* Provided material:
────────────────
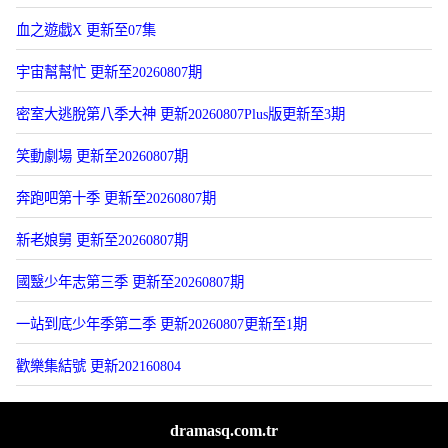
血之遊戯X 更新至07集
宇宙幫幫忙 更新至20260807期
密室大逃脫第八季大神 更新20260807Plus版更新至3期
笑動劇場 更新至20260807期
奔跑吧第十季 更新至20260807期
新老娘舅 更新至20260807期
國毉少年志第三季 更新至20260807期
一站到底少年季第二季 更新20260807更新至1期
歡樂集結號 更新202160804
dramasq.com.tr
────────────────
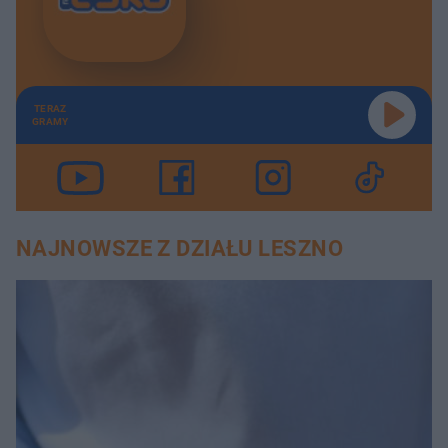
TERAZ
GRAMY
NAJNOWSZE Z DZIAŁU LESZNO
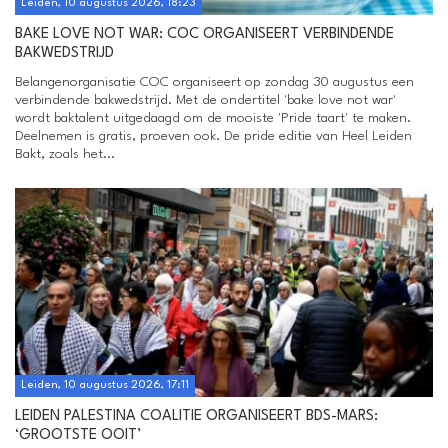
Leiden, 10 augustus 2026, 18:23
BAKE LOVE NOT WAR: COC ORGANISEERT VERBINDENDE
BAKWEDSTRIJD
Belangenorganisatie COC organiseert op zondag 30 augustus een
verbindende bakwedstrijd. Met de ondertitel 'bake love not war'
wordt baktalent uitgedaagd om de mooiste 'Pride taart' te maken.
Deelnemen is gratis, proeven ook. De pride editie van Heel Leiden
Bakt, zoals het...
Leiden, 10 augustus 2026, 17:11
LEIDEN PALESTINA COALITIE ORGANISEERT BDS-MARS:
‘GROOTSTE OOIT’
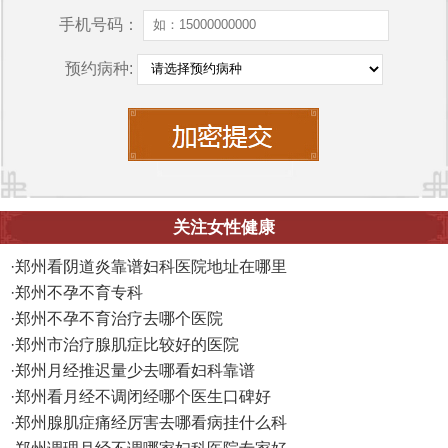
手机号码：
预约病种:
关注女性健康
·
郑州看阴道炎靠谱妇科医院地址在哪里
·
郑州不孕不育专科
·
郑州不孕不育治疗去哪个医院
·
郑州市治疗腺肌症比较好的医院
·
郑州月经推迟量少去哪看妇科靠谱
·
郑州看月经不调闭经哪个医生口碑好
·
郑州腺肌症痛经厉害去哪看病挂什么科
────────────────
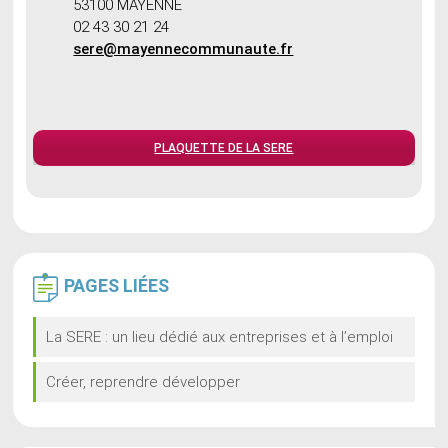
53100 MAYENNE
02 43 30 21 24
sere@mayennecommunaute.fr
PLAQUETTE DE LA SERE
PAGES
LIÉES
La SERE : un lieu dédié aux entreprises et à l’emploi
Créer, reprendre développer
────────────────
* Work instructions: Set down, exactly as they stand above, the lines starting with the line with "血之遊戯X 更新至07集" and going on through the line with "dramasq.com.tr", and no others.

* Task response:
血之遊戯X 更新至07集
宇宙幫幫忙 更新至20260807期
密室大逃脫第八季大神 更新20260807Plus版更新至3期
笑動劇場 更新至20260807期
奔跑吧第十季 更新至20260807期
新老娘舅 更新至20260807期
國毉少年志第三季 更新至20260807期
一站到底少年季第二季 更新20260807更新至1期
歡樂集結號 更新202160804
dramasq.com.tr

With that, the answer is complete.